━━━━━ Data section

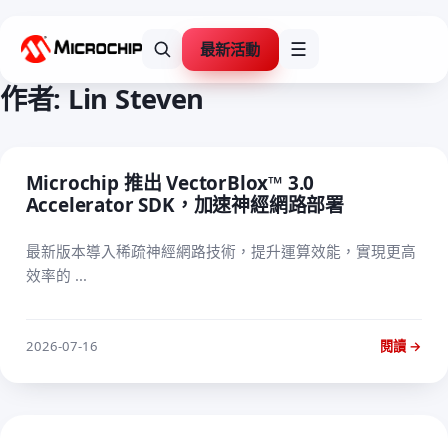
最新活動
☰
作者:
Lin Steven
Microchip 推出 VectorBlox™ 3.0
Accelerator SDK，加速神經網路部署
最新版本導入稀疏神經網路技術，提升運算效能，實現更高
效率的 ...
2026-07-16
閱讀 →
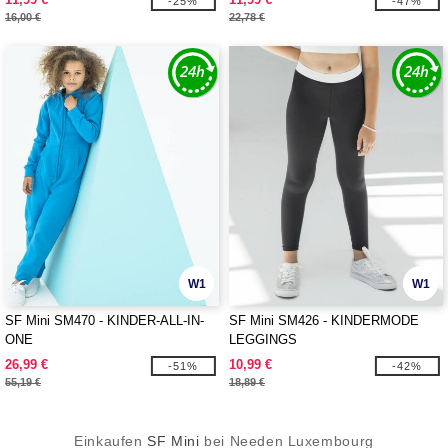
-25%
-47%
16,00 €
22,78 €
W1
W1
SF Mini SM470 - KINDER-ALL-IN-
SF Mini SM426 - KINDERMODE
ONE
LEGGINGS
26,99 €
10,99 €
-51%
-42%
55,19 €
18,89 €
Einkaufen
SF Mini
bei Needen Luxembourg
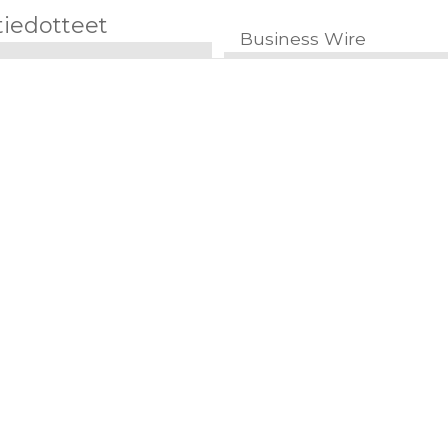
tiedotteet
Business Wire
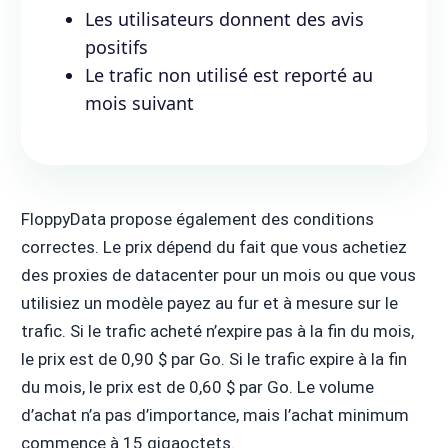
Les utilisateurs donnent des avis
positifs
Le trafic non utilisé est reporté au
mois suivant
FloppyData propose également des conditions
correctes. Le prix dépend du fait que vous achetiez
des proxies de datacenter pour un mois ou que vous
utilisiez un modèle payez au fur et à mesure sur le
trafic. Si le trafic acheté n’expire pas à la fin du mois,
le prix est de 0,90 $ par Go. Si le trafic expire à la fin
du mois, le prix est de 0,60 $ par Go. Le volume
d’achat n’a pas d’importance, mais l’achat minimum
commence à 15 gigaoctets.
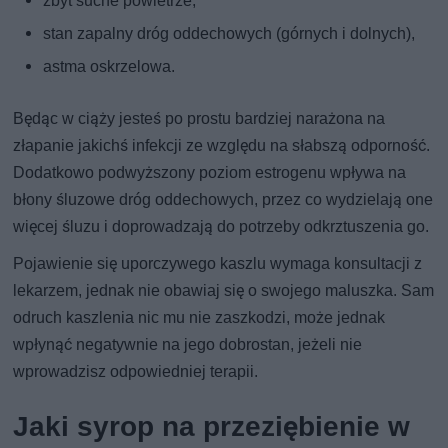
zbyt suche powietrze,
stan zapalny dróg oddechowych (górnych i dolnych),
astma oskrzelowa.
Będąc w ciąży jesteś po prostu bardziej narażona na
złapanie jakichś infekcji ze względu na słabszą odporność.
Dodatkowo podwyższony poziom estrogenu wpływa na
błony śluzowe dróg oddechowych, przez co wydzielają one
więcej śluzu i doprowadzają do potrzeby odkrztuszenia go.
Pojawienie się uporczywego kaszlu wymaga konsultacji z
lekarzem, jednak nie obawiaj się o swojego maluszka. Sam
odruch kaszlenia nic mu nie zaszkodzi, może jednak
wpłynąć negatywnie na jego dobrostan, jeżeli nie
wprowadzisz odpowiedniej terapii.
Jaki syrop na przeziębienie w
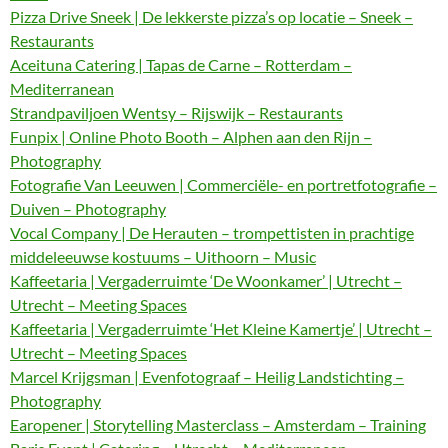
Pizza Drive Sneek | De lekkerste pizza’s op locatie – Sneek –
Restaurants
Aceituna Catering | Tapas de Carne – Rotterdam –
Mediterranean
Strandpaviljoen Wentsy – Rijswijk – Restaurants
Funpix | Online Photo Booth – Alphen aan den Rijn –
Photography
Fotografie Van Leeuwen | Commerciële- en portretfotografie –
Duiven – Photography
Vocal Company | De Herauten – trompettisten in prachtige
middeleeuwse kostuums – Uithoorn – Music
Kaffeetaria | Vergaderruimte ‘De Woonkamer’ | Utrecht –
Utrecht – Meeting Spaces
Kaffeetaria | Vergaderruimte ‘Het Kleine Kamertje’ | Utrecht –
Utrecht – Meeting Spaces
Marcel Krijgsman | Evenfotograaf – Heilig Landstichting –
Photography
Earopener | Storytelling Masterclass – Amsterdam – Training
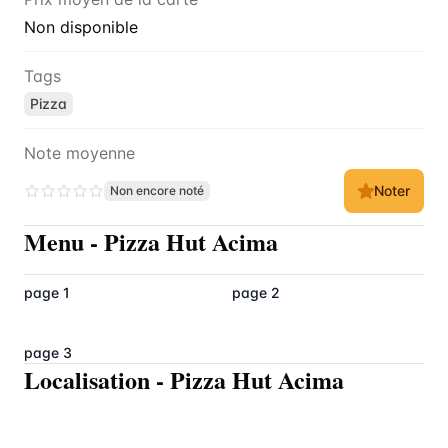
Non disponible
Tags
Pizza
Note moyenne
Noter
Non encore noté
Menu
-
Pizza Hut Acima
page 1
page 2
page 3
Localisation
-
Pizza Hut Acima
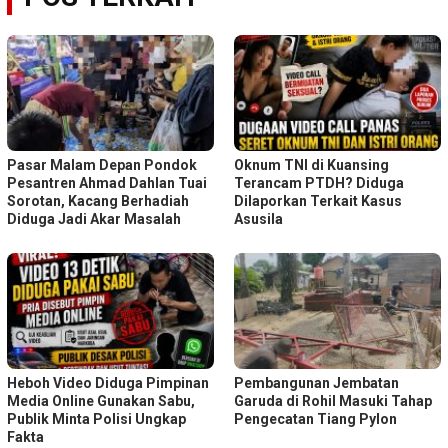
Pasar Malam Depan Pondok
Oknum TNI di Kuansing
Pesantren Ahmad Dahlan Tuai
Terancam PTDH? Diduga
Sorotan, Kacang Berhadiah
Dilaporkan Terkait Kasus
Diduga Jadi Akar Masalah
Asusila
Heboh Video Diduga Pimpinan
Pembangunan Jembatan
Media Online Gunakan Sabu,
Garuda di Rohil Masuki Tahap
Publik Minta Polisi Ungkap
Pengecatan Tiang Pylon
Fakta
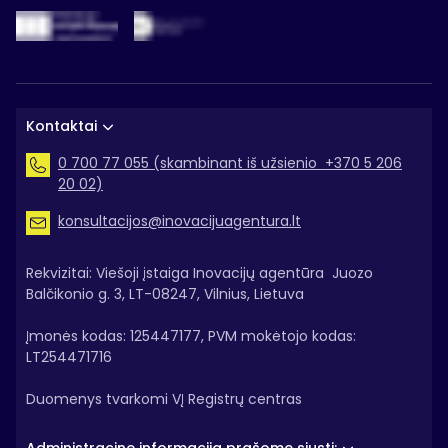
Kontaktai
0 700 77 055 (skambinant iš užsienio +370 5 206
20 02)
konsultacijos@inovacijuagentura.lt
Rekvizitai: Viešoji įstaiga Inovacijų agentūra Juozo
Balčikonio g. 3, LT-08247, Vilnius, Lietuva
Įmonės kodas: 125447177, PVM mokėtojo kodas:
LT254471716
Duomenys tvarkomi VĮ Registrų centras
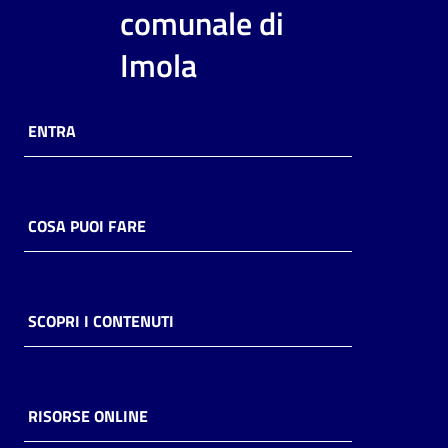
i
comunale di
contenuti
Imola
Risorse
ENTRA
online
COSA PUOI FARE
Casa
Piani
SCOPRI I CONTENUTI
Archivio
storico
RISORSE ONLINE
Decentrate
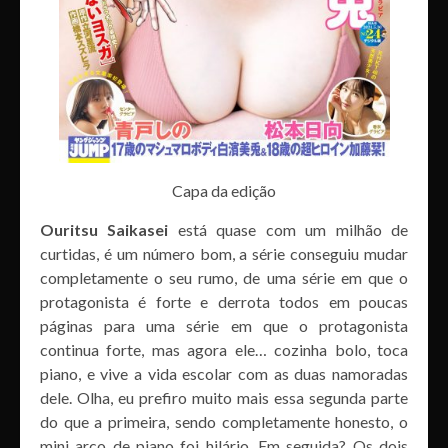
Capa da edição
Ouritsu Saikasei
está quase com um milhão de
curtidas, é um número bom, a série conseguiu mudar
completamente o seu rumo, de uma série em que o
protagonista é forte e derrota todos em poucas
páginas para uma série em que o protagonista
continua forte, mas agora ele… cozinha bolo, toca
piano, e vive a vida escolar com as duas namoradas
dele. Olha, eu prefiro muito mais essa segunda parte
do que a primeira, sendo completamente honesto, o
mini arco de piano foi hilário. Em seguida? Os dois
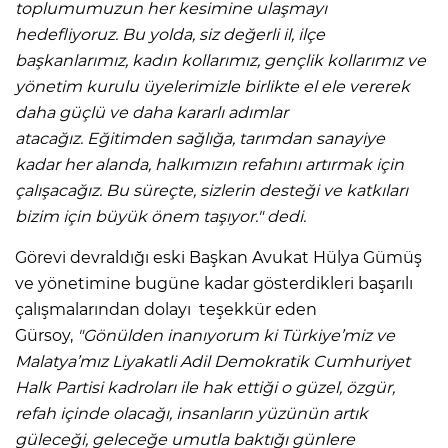
toplumumuzun her kesimine ulaşmayı
hedefliyoruz. Bu yolda, siz değerli il, ilçe
başkanlarımız, kadın kollarımız, gençlik kollarımız ve
yönetim kurulu üyelerimizle birlikte el ele vererek
daha güçlü ve daha kararlı adımlar
atacağız.
Eğitimden sağlığa, tarımdan sanayiye
kadar her alanda, halkımızın refahını artırmak için
çalışacağız. Bu süreçte, sizlerin desteği ve katkıları
bizim için büyük önem taşıyor." dedi.
Görevi devraldığı eski Başkan Avukat Hülya Gümüş
ve yönetimine bugüne kadar gösterdikleri başarılı
çalışmalarından dolayı teşekkür eden
Gürsoy,
"Gönülden inanıyorum ki Türkiye’miz ve
Malatya’mız Liyakatli Adil Demokratik Cumhuriyet
Halk Partisi kadroları ile hak ettiği o güzel, özgür,
refah içinde olacağı, insanların yüzünün artık
güleceği, geleceğe umutla baktığı günlere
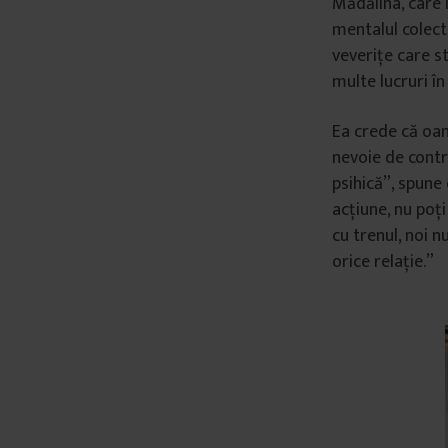
Mădălina, care 
mentalul colect
veverițe care s
multe lucruri î
Ea crede că oam
nevoie de contr
psihică”, spune 
acțiune, nu poți 
cu trenul, noi n
orice relație.”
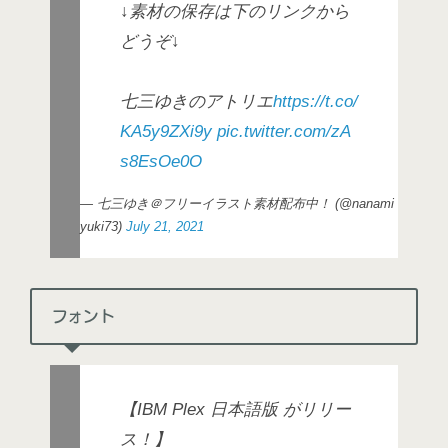
↓素材の保存は下のリンクから
どうぞ↓
七三ゆきのアトリエ
https://t.co/
KA5y9ZXi9y
pic.twitter.com/zA
s8EsOe0O
— 七三ゆき＠フリーイラスト素材配布中！ (@nanami
yuki73)
July 21, 2021
フォント
【IBM Plex 日本語版 がリリー
ス！】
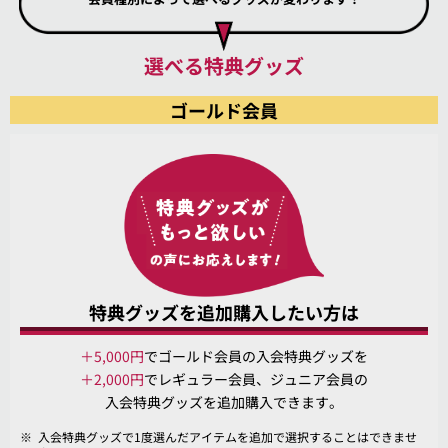
選べる特典グッズ
ゴールド会員
特典グッズを追加購入したい方は
＋5,000円
でゴールド会員の入会特典グッズを
＋2,000円
でレギュラー会員、ジュニア会員の
入会特典グッズを追加購入できます。
※
入会特典グッズで1度選んだアイテムを追加で選択することはできませ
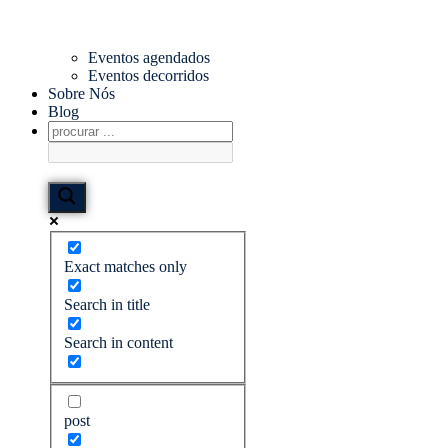
Eventos agendados
Eventos decorridos
Sobre Nós
Blog
Exact matches only
Search in title
Search in content
post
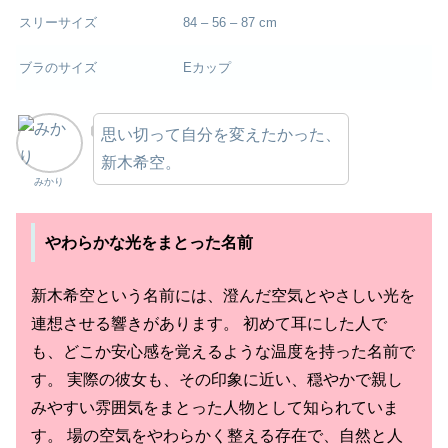
スリーサイズ
84 – 56 – 87 cm
ブラのサイズ
Eカップ
思い切って自分を変えたかった、
新木希空。
みかり
やわらかな光をまとった名前
新木希空という名前には、澄んだ空気とやさしい光を
連想させる響きがあります。 初めて耳にした人で
も、どこか安心感を覚えるような温度を持った名前で
す。 実際の彼女も、その印象に近い、穏やかで親し
みやすい雰囲気をまとった人物として知られていま
す。 場の空気をやわらかく整える存在で、自然と人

━━━━━━━━━━

**The problem:** Restate word for word the lines running from the first line of the material to the line containing "des proxies de", inclusive, and drop every picture.

**Result of this task:**
最新活動
☰
作者:
Lin Steven
Microchip 推出 VectorBlox™ 3.0
Accelerator SDK，加速神經網路部署
最新版本導入稀疏神經網路技術，提升運算效能，實現更高
效率的 ...
2026-07-16
閱讀 →
-25%
-47%
16,00 €
22,78 €
W1
W1
SF Mini SM470 - KINDER-ALL-IN-
SF Mini SM426 - KINDERMODE
ONE
LEGGINGS
26,99 €
10,99 €
-51%
-42%
55,19 €
18,89 €
Einkaufen
SF Mini
bei Needen Luxembourg
tiedotteet
Business Wire
Les utilisateurs donnent des avis
positifs
Le trafic non utilisé est reporté au
mois suivant
FloppyData propose également des conditions
correctes. Le prix dépend du fait que vous achetiez
des proxies de datacenter pour un mois ou que vous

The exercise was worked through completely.